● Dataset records

========================================

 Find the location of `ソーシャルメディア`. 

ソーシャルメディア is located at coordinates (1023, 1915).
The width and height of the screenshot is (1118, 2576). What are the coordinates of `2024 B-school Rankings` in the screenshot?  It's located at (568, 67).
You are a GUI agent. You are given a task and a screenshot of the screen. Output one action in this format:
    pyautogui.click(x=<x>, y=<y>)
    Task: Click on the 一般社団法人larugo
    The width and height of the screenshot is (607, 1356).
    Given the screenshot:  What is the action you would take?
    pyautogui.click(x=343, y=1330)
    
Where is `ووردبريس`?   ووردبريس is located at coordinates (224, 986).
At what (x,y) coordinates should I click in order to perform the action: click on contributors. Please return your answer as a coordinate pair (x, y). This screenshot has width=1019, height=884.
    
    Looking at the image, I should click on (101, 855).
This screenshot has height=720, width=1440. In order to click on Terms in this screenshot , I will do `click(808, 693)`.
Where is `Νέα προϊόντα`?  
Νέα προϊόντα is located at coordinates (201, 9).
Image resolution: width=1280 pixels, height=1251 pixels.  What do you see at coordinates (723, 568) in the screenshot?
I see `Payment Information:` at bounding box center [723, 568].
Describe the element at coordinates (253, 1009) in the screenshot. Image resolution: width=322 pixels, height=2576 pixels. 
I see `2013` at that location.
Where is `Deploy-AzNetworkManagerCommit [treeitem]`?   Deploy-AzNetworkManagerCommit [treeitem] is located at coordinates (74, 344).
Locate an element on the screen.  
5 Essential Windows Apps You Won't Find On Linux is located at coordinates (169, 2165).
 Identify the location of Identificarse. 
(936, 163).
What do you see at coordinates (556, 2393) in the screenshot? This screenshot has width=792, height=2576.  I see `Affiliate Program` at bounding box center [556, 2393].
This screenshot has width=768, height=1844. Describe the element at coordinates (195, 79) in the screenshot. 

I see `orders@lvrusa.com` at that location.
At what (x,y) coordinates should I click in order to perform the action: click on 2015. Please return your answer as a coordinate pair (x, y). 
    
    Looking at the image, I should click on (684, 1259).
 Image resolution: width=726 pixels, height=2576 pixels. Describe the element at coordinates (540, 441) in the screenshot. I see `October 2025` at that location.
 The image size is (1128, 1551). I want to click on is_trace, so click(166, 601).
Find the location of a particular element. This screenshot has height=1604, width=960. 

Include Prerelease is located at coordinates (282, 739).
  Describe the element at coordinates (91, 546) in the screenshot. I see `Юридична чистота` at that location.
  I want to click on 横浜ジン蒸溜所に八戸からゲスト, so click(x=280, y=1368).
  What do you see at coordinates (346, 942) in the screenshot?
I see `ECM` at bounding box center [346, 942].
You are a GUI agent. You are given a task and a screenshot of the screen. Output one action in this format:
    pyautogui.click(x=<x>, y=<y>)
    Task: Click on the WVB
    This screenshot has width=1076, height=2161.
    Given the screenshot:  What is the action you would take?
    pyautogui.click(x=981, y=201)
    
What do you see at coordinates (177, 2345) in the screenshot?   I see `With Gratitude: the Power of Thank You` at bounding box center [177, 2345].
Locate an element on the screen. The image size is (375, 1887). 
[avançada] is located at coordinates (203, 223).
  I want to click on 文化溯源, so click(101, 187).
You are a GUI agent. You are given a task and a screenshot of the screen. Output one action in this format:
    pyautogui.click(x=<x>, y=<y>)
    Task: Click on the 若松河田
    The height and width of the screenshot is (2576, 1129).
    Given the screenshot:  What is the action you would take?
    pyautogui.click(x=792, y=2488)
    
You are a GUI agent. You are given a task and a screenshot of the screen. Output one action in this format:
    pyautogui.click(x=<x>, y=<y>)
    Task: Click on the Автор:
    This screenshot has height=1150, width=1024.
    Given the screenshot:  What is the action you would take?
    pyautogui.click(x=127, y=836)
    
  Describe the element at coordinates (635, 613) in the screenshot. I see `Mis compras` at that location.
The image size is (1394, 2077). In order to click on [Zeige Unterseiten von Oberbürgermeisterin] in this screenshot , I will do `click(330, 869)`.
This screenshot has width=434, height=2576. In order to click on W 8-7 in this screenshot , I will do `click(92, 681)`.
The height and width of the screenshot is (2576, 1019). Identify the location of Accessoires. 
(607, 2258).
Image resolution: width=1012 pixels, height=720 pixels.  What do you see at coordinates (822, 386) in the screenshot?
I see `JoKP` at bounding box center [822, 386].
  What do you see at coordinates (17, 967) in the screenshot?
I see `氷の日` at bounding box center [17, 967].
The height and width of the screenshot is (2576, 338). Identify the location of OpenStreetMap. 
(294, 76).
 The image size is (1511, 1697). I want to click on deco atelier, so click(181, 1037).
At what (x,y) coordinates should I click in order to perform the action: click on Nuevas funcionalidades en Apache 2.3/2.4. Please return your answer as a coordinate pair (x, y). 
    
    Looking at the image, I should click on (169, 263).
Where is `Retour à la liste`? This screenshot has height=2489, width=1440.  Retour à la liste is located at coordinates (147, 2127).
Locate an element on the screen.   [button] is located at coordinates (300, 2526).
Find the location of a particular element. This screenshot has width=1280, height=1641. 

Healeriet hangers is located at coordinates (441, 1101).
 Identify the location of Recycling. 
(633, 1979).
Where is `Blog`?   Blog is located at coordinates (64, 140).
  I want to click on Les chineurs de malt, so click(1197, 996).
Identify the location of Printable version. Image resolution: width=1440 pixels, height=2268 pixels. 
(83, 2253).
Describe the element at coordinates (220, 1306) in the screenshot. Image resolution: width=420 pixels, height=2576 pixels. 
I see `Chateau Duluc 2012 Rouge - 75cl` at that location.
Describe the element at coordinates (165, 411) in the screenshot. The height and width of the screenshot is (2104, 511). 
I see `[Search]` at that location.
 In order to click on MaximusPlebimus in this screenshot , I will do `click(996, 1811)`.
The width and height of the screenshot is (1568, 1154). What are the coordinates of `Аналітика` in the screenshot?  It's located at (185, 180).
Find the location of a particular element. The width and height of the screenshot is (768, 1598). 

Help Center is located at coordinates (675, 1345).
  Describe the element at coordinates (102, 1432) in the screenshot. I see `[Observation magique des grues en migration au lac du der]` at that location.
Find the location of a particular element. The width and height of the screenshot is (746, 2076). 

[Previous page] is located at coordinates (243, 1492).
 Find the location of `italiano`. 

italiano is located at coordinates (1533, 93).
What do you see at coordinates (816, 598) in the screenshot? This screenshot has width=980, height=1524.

========================================

● DESCRIPTION OF THE TASK
Output all of the data exactly as given.

● WRITTEN SOLUTION
 Find the location of `ソーシャルメディア`. 

ソーシャルメディア is located at coordinates (1023, 1915).
The width and height of the screenshot is (1118, 2576). What are the coordinates of `2024 B-school Rankings` in the screenshot?  It's located at (568, 67).
You are a GUI agent. You are given a task and a screenshot of the screen. Output one action in this format:
    pyautogui.click(x=<x>, y=<y>)
    Task: Click on the 一般社団法人larugo
    The width and height of the screenshot is (607, 1356).
    Given the screenshot:  What is the action you would take?
    pyautogui.click(x=343, y=1330)
    
Where is `ووردبريس`?   ووردبريس is located at coordinates (224, 986).
At what (x,y) coordinates should I click in order to perform the action: click on contributors. Please return your answer as a coordinate pair (x, y). This screenshot has width=1019, height=884.
    
    Looking at the image, I should click on (101, 855).
This screenshot has height=720, width=1440. In order to click on Terms in this screenshot , I will do `click(808, 693)`.
Where is `Νέα προϊόντα`?  
Νέα προϊόντα is located at coordinates (201, 9).
Image resolution: width=1280 pixels, height=1251 pixels.  What do you see at coordinates (723, 568) in the screenshot?
I see `Payment Information:` at bounding box center [723, 568].
Describe the element at coordinates (253, 1009) in the screenshot. Image resolution: width=322 pixels, height=2576 pixels. 
I see `2013` at that location.
Where is `Deploy-AzNetworkManagerCommit [treeitem]`?   Deploy-AzNetworkManagerCommit [treeitem] is located at coordinates (74, 344).
Locate an element on the screen.  
5 Essential Windows Apps You Won't Find On Linux is located at coordinates (169, 2165).
 Identify the location of Identificarse. 
(936, 163).
What do you see at coordinates (556, 2393) in the screenshot? This screenshot has width=792, height=2576.  I see `Affiliate Program` at bounding box center [556, 2393].
This screenshot has width=768, height=1844. Describe the element at coordinates (195, 79) in the screenshot. 

I see `orders@lvrusa.com` at that location.
At what (x,y) coordinates should I click in order to perform the action: click on 2015. Please return your answer as a coordinate pair (x, y). 
    
    Looking at the image, I should click on (684, 1259).
 Image resolution: width=726 pixels, height=2576 pixels. Describe the element at coordinates (540, 441) in the screenshot. I see `October 2025` at that location.
 The image size is (1128, 1551). I want to click on is_trace, so click(166, 601).
Find the location of a particular element. This screenshot has height=1604, width=960. 

Include Prerelease is located at coordinates (282, 739).
  Describe the element at coordinates (91, 546) in the screenshot. I see `Юридична чистота` at that location.
  I want to click on 横浜ジン蒸溜所に八戸からゲスト, so click(x=280, y=1368).
  What do you see at coordinates (346, 942) in the screenshot?
I see `ECM` at bounding box center [346, 942].
You are a GUI agent. You are given a task and a screenshot of the screen. Output one action in this format:
    pyautogui.click(x=<x>, y=<y>)
    Task: Click on the WVB
    This screenshot has width=1076, height=2161.
    Given the screenshot:  What is the action you would take?
    pyautogui.click(x=981, y=201)
    
What do you see at coordinates (177, 2345) in the screenshot?   I see `With Gratitude: the Power of Thank You` at bounding box center [177, 2345].
Locate an element on the screen. The image size is (375, 1887). 
[avançada] is located at coordinates (203, 223).
  I want to click on 文化溯源, so click(101, 187).
You are a GUI agent. You are given a task and a screenshot of the screen. Output one action in this format:
    pyautogui.click(x=<x>, y=<y>)
    Task: Click on the 若松河田
    The height and width of the screenshot is (2576, 1129).
    Given the screenshot:  What is the action you would take?
    pyautogui.click(x=792, y=2488)
    
You are a GUI agent. You are given a task and a screenshot of the screen. Output one action in this format:
    pyautogui.click(x=<x>, y=<y>)
    Task: Click on the Автор:
    This screenshot has height=1150, width=1024.
    Given the screenshot:  What is the action you would take?
    pyautogui.click(x=127, y=836)
    
  Describe the element at coordinates (635, 613) in the screenshot. I see `Mis compras` at that location.
The image size is (1394, 2077). In order to click on [Zeige Unterseiten von Oberbürgermeisterin] in this screenshot , I will do `click(330, 869)`.
This screenshot has width=434, height=2576. In order to click on W 8-7 in this screenshot , I will do `click(92, 681)`.
The height and width of the screenshot is (2576, 1019). Identify the location of Accessoires. 
(607, 2258).
Image resolution: width=1012 pixels, height=720 pixels.  What do you see at coordinates (822, 386) in the screenshot?
I see `JoKP` at bounding box center [822, 386].
  What do you see at coordinates (17, 967) in the screenshot?
I see `氷の日` at bounding box center [17, 967].
The height and width of the screenshot is (2576, 338). Identify the location of OpenStreetMap. 
(294, 76).
 The image size is (1511, 1697). I want to click on deco atelier, so click(181, 1037).
At what (x,y) coordinates should I click in order to perform the action: click on Nuevas funcionalidades en Apache 2.3/2.4. Please return your answer as a coordinate pair (x, y). 
    
    Looking at the image, I should click on (169, 263).
Where is `Retour à la liste`? This screenshot has height=2489, width=1440.  Retour à la liste is located at coordinates (147, 2127).
Locate an element on the screen.   [button] is located at coordinates (300, 2526).
Find the location of a particular element. This screenshot has width=1280, height=1641. 

Healeriet hangers is located at coordinates (441, 1101).
 Identify the location of Recycling. 
(633, 1979).
Where is `Blog`?   Blog is located at coordinates (64, 140).
  I want to click on Les chineurs de malt, so click(1197, 996).
Identify the location of Printable version. Image resolution: width=1440 pixels, height=2268 pixels. 
(83, 2253).
Describe the element at coordinates (220, 1306) in the screenshot. Image resolution: width=420 pixels, height=2576 pixels. 
I see `Chateau Duluc 2012 Rouge - 75cl` at that location.
Describe the element at coordinates (165, 411) in the screenshot. The height and width of the screenshot is (2104, 511). 
I see `[Search]` at that location.
 In order to click on MaximusPlebimus in this screenshot , I will do `click(996, 1811)`.
The width and height of the screenshot is (1568, 1154). What are the coordinates of `Аналітика` in the screenshot?  It's located at (185, 180).
Find the location of a particular element. The width and height of the screenshot is (768, 1598). 

Help Center is located at coordinates (675, 1345).
  Describe the element at coordinates (102, 1432) in the screenshot. I see `[Observation magique des grues en migration au lac du der]` at that location.
Find the location of a particular element. The width and height of the screenshot is (746, 2076). 

[Previous page] is located at coordinates (243, 1492).
 Find the location of `italiano`. 

italiano is located at coordinates (1533, 93).
What do you see at coordinates (816, 598) in the screenshot? This screenshot has width=980, height=1524.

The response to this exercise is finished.